Depuis son élection à la tête des Etats-Unis, Donald Trump multiplie les annonces fracassantes et les décisions unilatérales, modifiant spectaculairement l’ordre géopolitique international. A la demande du Point, l’Ifop a sondé les Français pour mesurer les effets de cette politique sur la perception que nos concitoyens se font des Etats-Unis et sur les relations entre les deux pays.
- Une défiance sans précédent vis-à-vis d’un allié historique
En 1994, soit cinquante ans après le débarquement de Normandie et cinq ans après la chute du mur de Berlin, qui avait marqué la victoire du camp occidental sur le bloc soviétique, 70% des Français considéraient les Etats-Unis comme un allié sûr. L’Amérique est même alors perçue comme l’allié le plus sûr devant la Grande-Bretagne et l’Allemagne, perçus comme des alliés sûrs par 65% des sondés. Comme le montre le graphique ci-dessous, la crédibilité et la fiabilité des Etats-Unis vont ensuite être affectées par l’invasion de l’Irak, justifiée par un mensonge d’Etat proféré à la tribune des Nations-Unies. Un sondage de l’Ifop réalisé en mars 2003 indiquait ainsi que 87% des Français étaient opposés à l’intervention des Américains et de leurs alliés en Irak, 69% la désapprouvant même totalement. En juin 2004, plus d’un an après le déclenchement de l’invasion et alors que l’Irak était plongé dans un chaos sécuritaire, seulement 55% des Français considéraient les Etats-Unis comme un allié sûr.

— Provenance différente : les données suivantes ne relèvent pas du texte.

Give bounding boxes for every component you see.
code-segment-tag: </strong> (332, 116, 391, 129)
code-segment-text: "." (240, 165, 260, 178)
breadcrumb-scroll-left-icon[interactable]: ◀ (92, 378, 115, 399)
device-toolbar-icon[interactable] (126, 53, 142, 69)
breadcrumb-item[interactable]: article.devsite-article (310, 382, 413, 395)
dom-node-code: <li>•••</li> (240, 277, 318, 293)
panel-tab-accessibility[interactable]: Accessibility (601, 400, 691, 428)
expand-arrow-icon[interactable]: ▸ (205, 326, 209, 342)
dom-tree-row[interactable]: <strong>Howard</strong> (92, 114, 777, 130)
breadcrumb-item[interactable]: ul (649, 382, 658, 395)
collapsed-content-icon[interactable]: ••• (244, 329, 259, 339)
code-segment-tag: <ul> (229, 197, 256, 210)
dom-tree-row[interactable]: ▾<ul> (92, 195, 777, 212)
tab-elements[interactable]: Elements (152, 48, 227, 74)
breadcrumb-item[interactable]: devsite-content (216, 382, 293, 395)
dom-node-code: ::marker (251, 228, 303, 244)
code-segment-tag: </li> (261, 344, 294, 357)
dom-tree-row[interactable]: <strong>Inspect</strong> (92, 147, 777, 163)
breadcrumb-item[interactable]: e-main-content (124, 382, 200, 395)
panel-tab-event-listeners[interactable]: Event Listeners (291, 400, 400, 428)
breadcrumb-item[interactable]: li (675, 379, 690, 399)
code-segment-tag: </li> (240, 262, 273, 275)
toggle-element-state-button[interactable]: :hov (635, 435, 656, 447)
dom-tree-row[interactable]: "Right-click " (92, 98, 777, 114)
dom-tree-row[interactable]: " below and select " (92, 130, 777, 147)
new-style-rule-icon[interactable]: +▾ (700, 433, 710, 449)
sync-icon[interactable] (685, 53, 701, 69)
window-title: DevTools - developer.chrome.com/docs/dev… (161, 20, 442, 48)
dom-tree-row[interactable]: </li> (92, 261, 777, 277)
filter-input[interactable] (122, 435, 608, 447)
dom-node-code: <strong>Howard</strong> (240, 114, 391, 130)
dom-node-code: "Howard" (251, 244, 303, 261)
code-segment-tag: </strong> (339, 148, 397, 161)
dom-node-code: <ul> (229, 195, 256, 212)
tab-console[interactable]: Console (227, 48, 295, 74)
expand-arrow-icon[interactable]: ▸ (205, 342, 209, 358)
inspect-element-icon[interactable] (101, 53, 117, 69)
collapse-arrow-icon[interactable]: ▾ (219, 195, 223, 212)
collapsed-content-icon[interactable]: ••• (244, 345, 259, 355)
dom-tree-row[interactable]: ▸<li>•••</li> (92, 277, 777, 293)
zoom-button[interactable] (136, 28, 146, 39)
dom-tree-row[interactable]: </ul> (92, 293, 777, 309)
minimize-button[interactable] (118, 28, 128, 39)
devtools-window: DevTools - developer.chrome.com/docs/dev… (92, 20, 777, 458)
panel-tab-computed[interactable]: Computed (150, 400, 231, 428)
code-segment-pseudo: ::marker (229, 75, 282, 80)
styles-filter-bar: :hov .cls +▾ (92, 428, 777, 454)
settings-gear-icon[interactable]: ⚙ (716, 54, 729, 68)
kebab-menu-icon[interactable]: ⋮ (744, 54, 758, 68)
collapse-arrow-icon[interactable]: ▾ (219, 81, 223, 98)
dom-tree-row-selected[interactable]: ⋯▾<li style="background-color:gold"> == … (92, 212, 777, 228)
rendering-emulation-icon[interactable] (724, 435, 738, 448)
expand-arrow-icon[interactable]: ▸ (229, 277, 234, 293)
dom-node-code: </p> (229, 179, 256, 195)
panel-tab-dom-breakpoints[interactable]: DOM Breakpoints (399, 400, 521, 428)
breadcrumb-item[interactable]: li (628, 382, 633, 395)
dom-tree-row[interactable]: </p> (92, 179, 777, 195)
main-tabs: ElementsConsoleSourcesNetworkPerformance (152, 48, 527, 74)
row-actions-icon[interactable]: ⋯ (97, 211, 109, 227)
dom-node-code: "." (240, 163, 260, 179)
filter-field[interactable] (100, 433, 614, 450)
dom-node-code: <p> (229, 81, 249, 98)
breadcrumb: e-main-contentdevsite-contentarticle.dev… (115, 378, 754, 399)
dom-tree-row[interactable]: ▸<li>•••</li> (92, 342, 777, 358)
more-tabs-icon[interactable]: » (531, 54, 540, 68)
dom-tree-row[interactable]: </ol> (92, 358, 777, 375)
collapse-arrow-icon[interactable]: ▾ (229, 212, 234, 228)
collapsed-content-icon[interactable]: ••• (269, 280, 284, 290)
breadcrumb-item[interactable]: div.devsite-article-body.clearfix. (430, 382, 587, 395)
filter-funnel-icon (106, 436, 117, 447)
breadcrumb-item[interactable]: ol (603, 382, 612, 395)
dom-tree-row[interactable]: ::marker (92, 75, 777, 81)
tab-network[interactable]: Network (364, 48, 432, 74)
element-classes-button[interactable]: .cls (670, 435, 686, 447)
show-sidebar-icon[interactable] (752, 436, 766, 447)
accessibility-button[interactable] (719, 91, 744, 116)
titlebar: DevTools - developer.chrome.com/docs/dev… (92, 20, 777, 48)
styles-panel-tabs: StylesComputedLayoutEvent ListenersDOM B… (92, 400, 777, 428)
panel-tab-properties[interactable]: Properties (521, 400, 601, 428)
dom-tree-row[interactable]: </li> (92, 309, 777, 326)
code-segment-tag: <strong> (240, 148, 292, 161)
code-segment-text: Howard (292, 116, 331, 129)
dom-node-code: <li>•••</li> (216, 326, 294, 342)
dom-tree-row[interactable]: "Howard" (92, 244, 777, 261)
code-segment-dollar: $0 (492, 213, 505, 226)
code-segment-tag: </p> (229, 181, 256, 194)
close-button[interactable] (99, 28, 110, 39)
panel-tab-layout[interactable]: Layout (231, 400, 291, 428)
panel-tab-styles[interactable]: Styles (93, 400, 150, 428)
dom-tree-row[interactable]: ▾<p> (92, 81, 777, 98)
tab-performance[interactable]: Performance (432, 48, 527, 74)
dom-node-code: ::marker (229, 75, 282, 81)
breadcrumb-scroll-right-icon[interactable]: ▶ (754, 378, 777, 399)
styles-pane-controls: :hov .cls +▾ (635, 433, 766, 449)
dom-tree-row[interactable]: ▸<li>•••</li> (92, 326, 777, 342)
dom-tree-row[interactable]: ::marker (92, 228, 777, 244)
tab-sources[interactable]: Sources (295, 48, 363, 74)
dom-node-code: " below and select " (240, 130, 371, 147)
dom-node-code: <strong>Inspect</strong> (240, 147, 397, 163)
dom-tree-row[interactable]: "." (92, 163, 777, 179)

L’image des Etats-Unis va se redresser sous les deux mandats de Barack Obama puisqu’en mai 2014 (soit six ans après sa première élection à la présidence), 77% des Français jugeaient ce pays comme un allié sûr. La première victoire de Trump en 2016 et la politique qu’il va mener vont ensuite abîmer beaucoup plus sévèrement l’image des Etats-Unis auprès des Français, que l’invasion de l’Irak. En mars 2017, soit quelques mois après l’investiture de Trump, seuls 38% des sondés percevaient en ce pays un allié sûr. Sous la présidence Biden, cette cote remontera à 68%, soit l’étiage « normal » hors période de tension.
Par rapport à cet étiage, l’enquête que nous venons de mener enregistre un décrochage sans précédent, puisqu’il n’y a plus que 27% de Français à considérer les Etats-Unis comme un allié sûr. Cette cote de confiance se situe 11 points en-dessous de ce qui avait été enregistré au début du premier mandat Trump et 28 points en retrait par rapport à la mesure effectuée durant la guerre d’Irak. La crise de confiance inédite se lit à l’aune de cette remise en perspective historique, mais également au regard de la cote de l’Allemagne et du Royaume-Uni, perçus comme des alliés sûrs par respectivement 71% et 65% des Français.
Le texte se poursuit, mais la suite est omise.